While neither party will be a controlling owner, consolidate Ziggo, or provide guarantees, we believe the JV is important to the strategies of both as it aligns with their quad-play ambitions in the significant Dutch market. There are also restrictions on an IPO for the JV until after the third anniversary of closing, other transfers of interests in the JV until the fourth anniversary of closing, and a first right of refusal to either parent in the event of sales to a third party after the fourth anniversary. After the merger, although we will no longer equalize the rating on Ziggo with that on its current owner LGP, we will view it as moderately strategic for LGP and Vodafone Group. The rating on Ziggo will still incorporate one notch of uplift to reflect the stronger credit quality of its owners and its moderately strategic group status.
We view the proposed merger between Ziggo and Vodafone Netherlands as moderately positive to Ziggo's business, making it a stronger competitor to the incumbent KPN N. V. The merged entity would have over 14.5 million revenue-generating units, including 4.5 million Vodafone Netherlands' mobile subscribers, as well as greater opportunities for cross-selling and converged quadruple-play growth. The JV targets revenue synergies with a net present value of approximately €1.0 billion. However, the ratings remain constrained by Ziggo's limited geographical diversification and fierce competition in the Dutch market. In our view, there are also integration risks that limit the potential for a positive rating action.
We assume the JV will generate annual costs and capital expenditure (capex) synergies of €280 million by the fifth full year after closing, partly offset by €350 million in integration costs. Integration costs will mostly be incurred in the first three years after closing. Vodafone Netherlands' S&P Global Ratings-adjusted EBITDA margin of approximately 33% is lower than Ziggo's margin of 54%. However, we expect the combined entity to generate above-industry average profitability.
We anticipate that the JV will target covenant leverage of 4.5x-5.0x, excluding shareholder loans, and we expect adjusted debt-to-EBITDA sustainably between 5.0x-5.5x. We expect the JV to generate adjusted free operating cash flow (FOCF) to debt of 3%-4% in the first two-to-three years of operation. Both ratios are in line with our current expectations for Ziggo. Over time, we expect the JV to raise additional financing, maintaining the current financial risk profile even if EBITDA grows. We assume that the proceeds from the financing and FOCF will be distributed to the owners.
The stable outlook reflects our view that Ziggo's stabilizing performance continues to be supported by LGP, and that the modestly stronger stand-alone creditworthiness of the proposed JV would also likely benefit from moderate support from the two owners, LGP and Vodafone.
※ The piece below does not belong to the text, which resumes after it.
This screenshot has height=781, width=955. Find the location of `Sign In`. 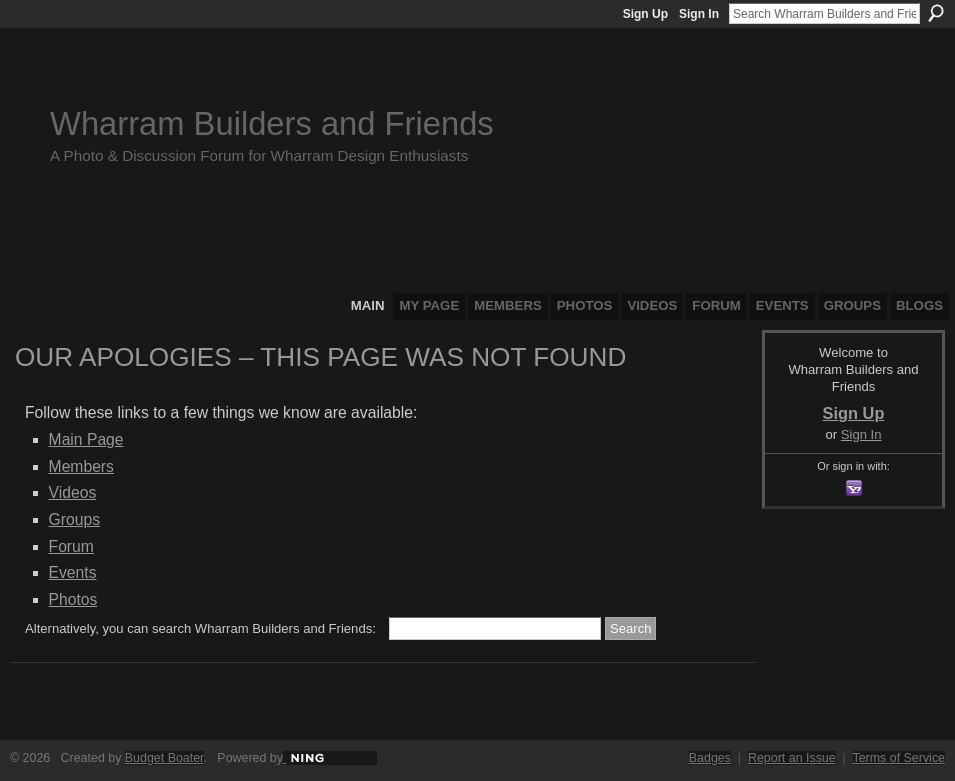

Sign In is located at coordinates (699, 14).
We are unlikely to lower the ratings on Ziggo given our view of parent support. Prior to the merger, we could downgrade Ziggo if we downgraded LGP. After the merger closes, we could lower the ratings on Ziggo if the combined parent ownership were to decline, or if we otherwise came to believe parent support had become less likely.
We could revise down Ziggo or the JV's stand-alone credit profile (SACP) if its operating performance deteriorated materially. This could happen if the Dutch market becomes even more competitive and the JV continues to lose customers.
We could raise the ratings on Ziggo after the merger closes if we expected stronger support than we currently assume from the two owners of the JV. We are currently unlikely to revise upward Ziggo or the JV's SACP owing to strong market competition and the highly leveraged capital structure.